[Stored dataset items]
********

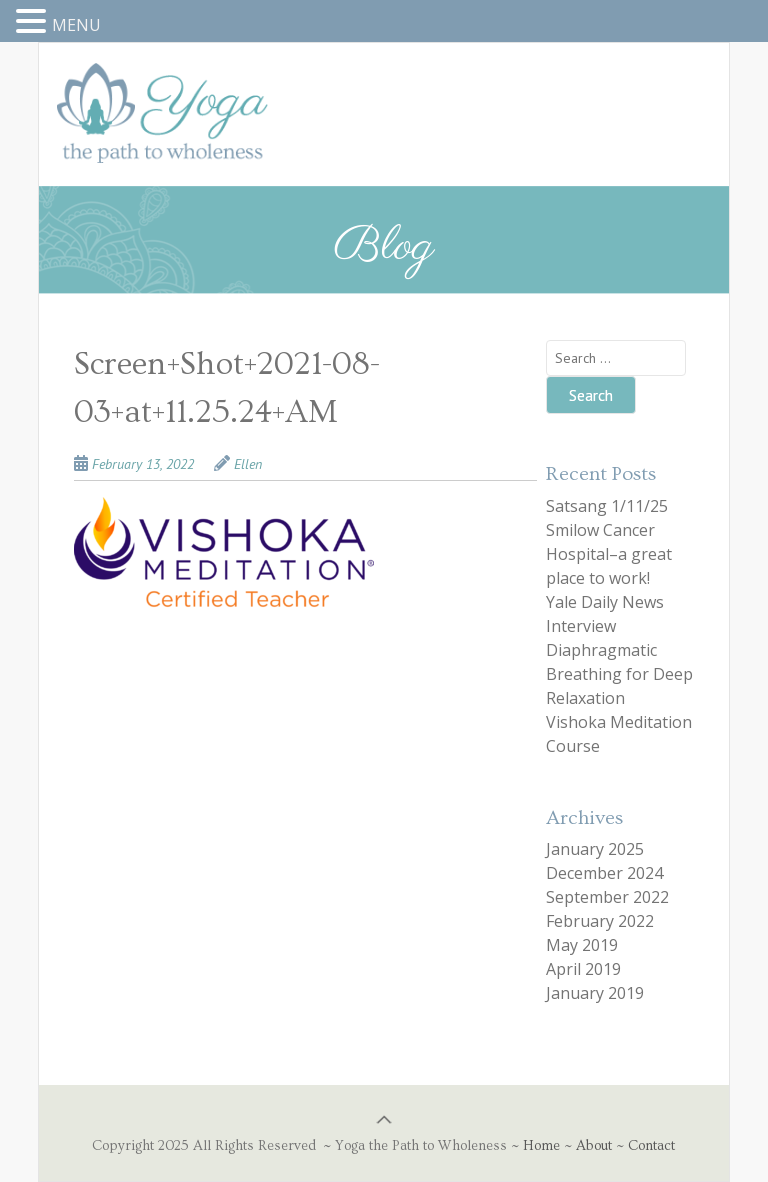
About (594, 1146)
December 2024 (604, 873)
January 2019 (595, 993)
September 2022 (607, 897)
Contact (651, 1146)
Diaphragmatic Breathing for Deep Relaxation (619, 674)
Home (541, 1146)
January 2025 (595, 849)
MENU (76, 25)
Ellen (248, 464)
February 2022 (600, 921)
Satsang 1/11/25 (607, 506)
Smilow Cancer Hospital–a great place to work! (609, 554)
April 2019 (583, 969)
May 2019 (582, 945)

********

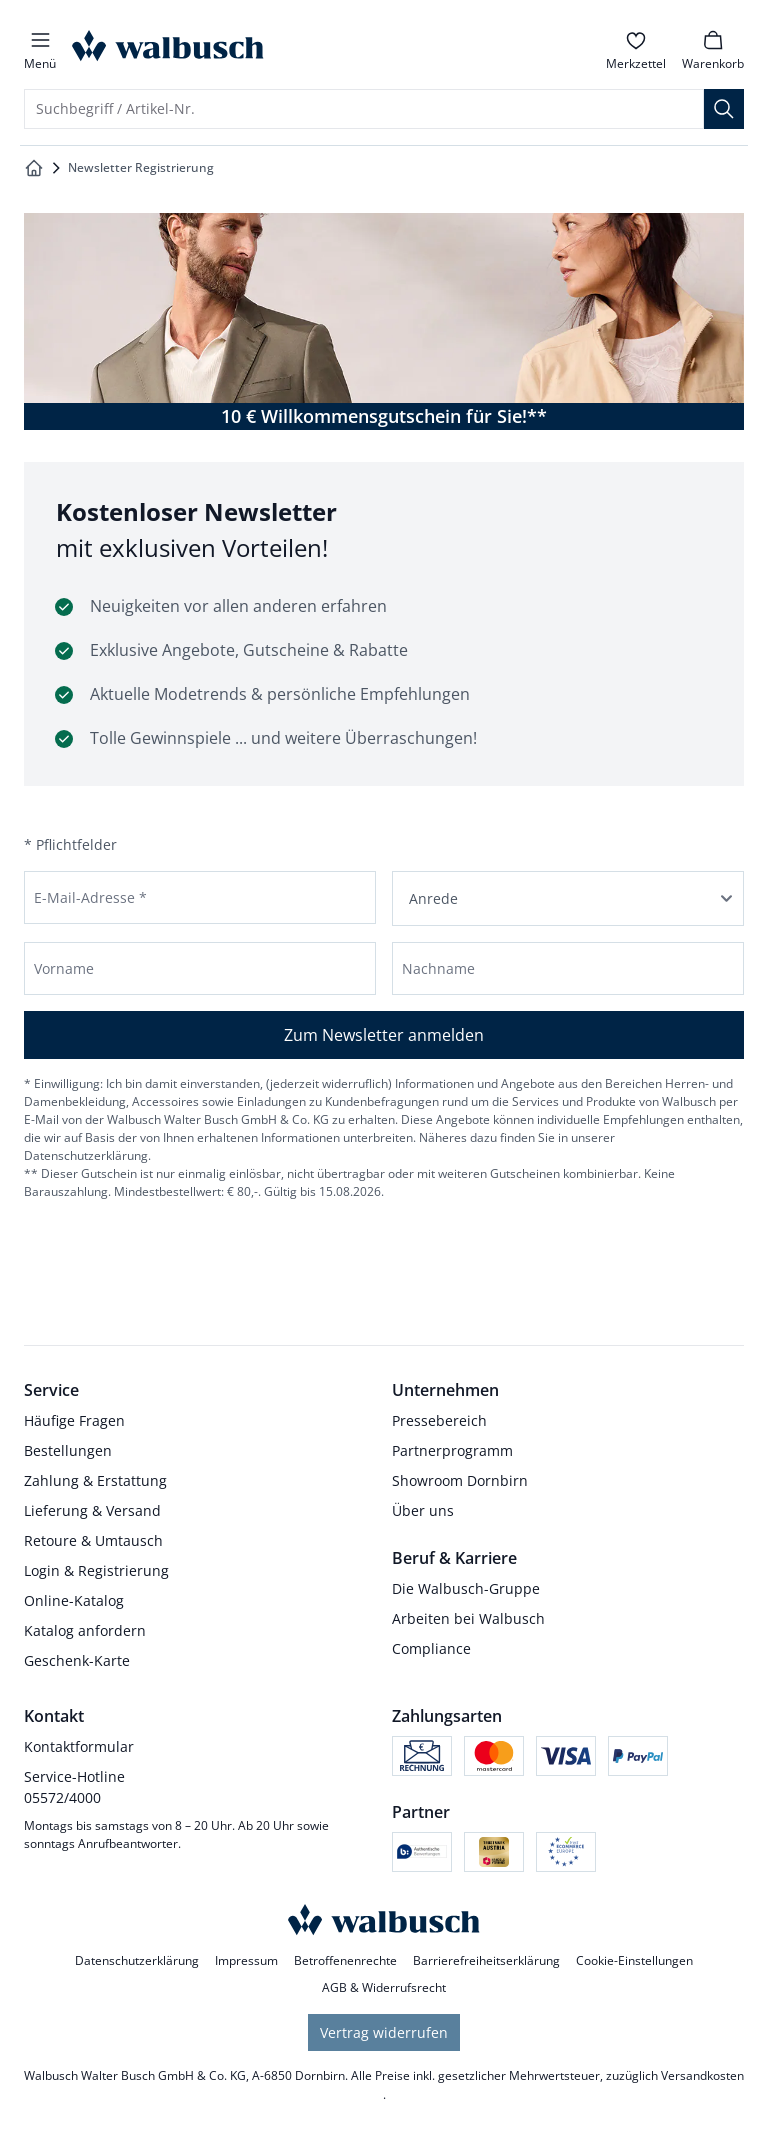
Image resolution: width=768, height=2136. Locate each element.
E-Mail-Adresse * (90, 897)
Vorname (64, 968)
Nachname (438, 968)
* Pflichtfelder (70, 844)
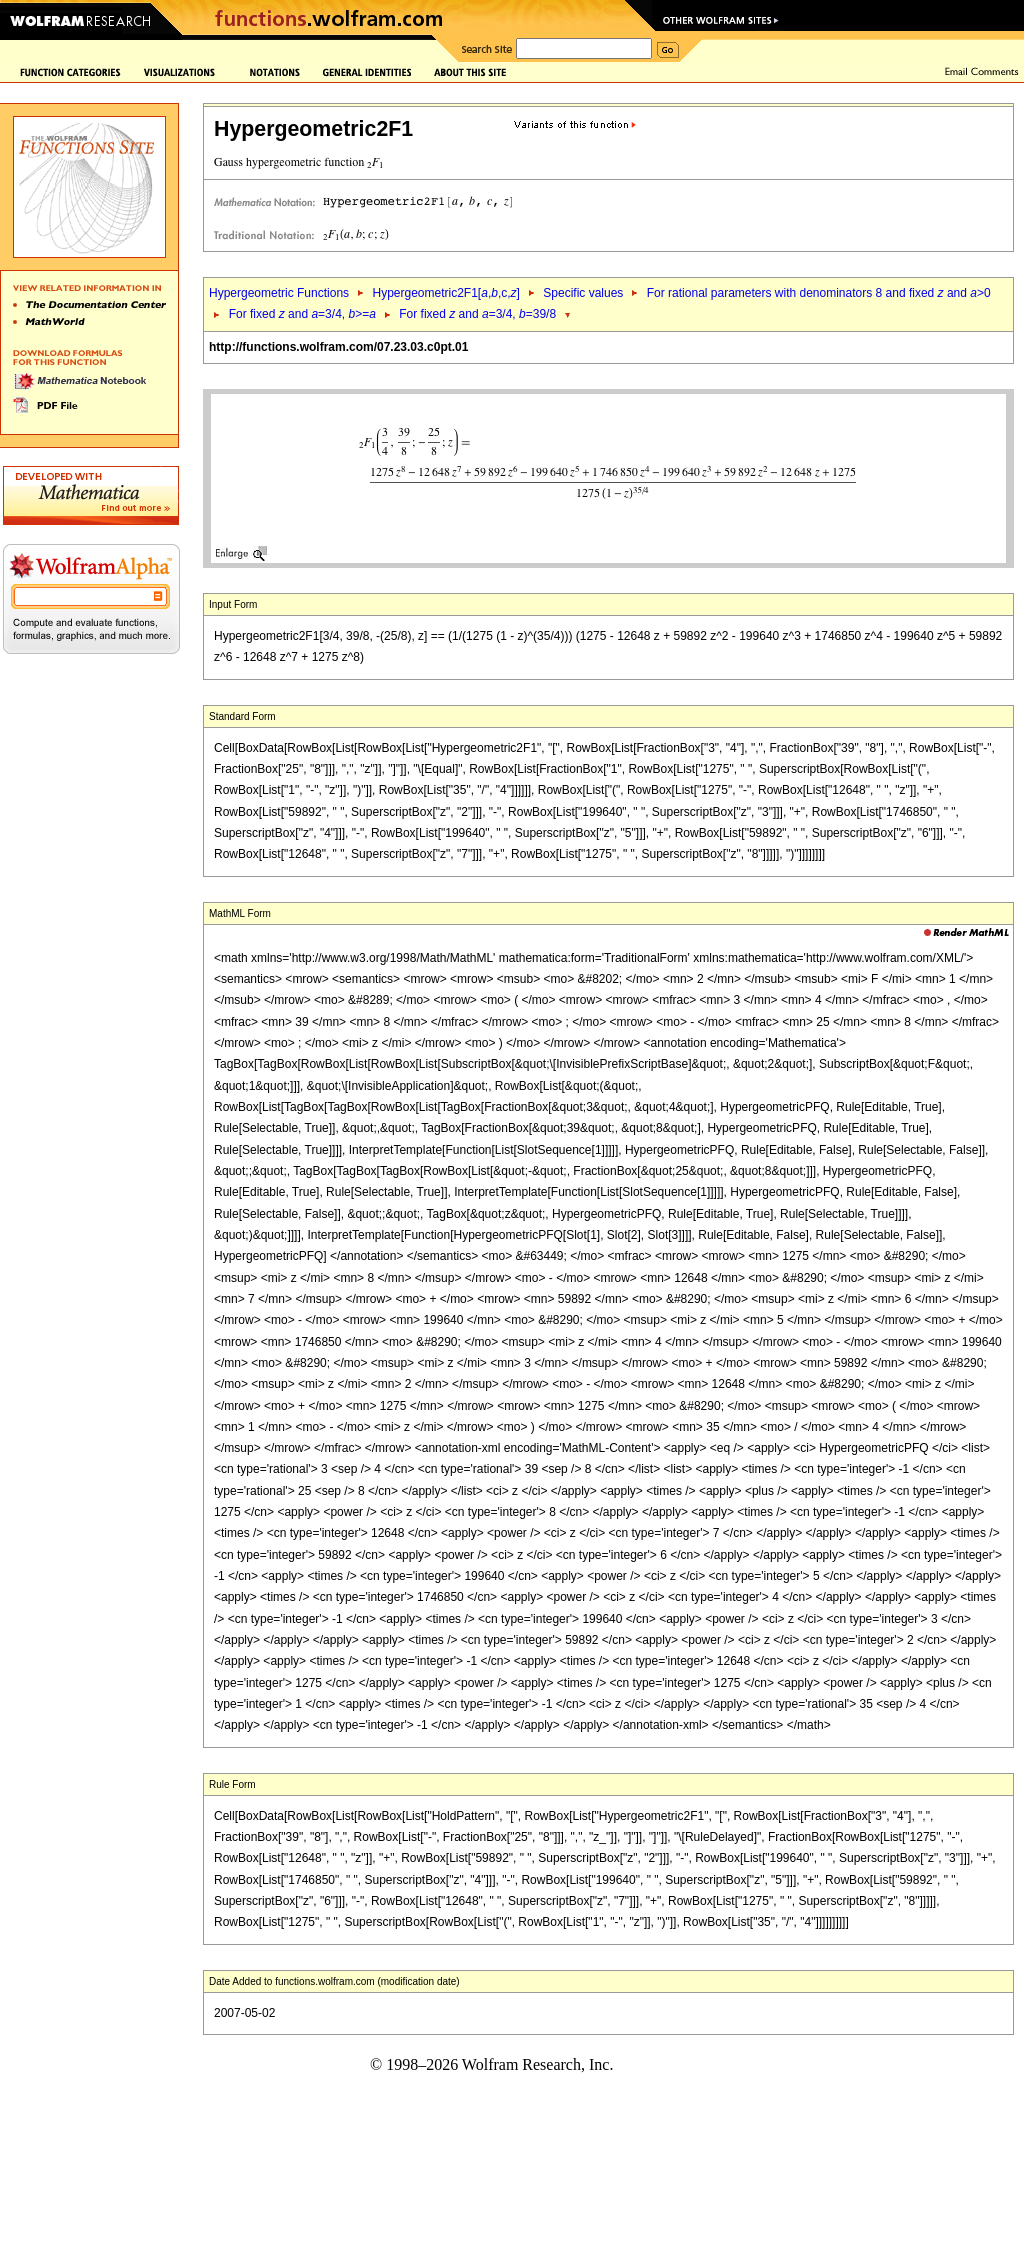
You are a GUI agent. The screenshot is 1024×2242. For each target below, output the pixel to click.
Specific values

********

__Exercise details__:
The lines in the records above that include the word "each" must be copied out.

__Task result__:
Image resolution: width=768, height=2136. Locate each element.
You are a GUI agent. The screenshot is 1024×2242. For each target below, output the pixel to click.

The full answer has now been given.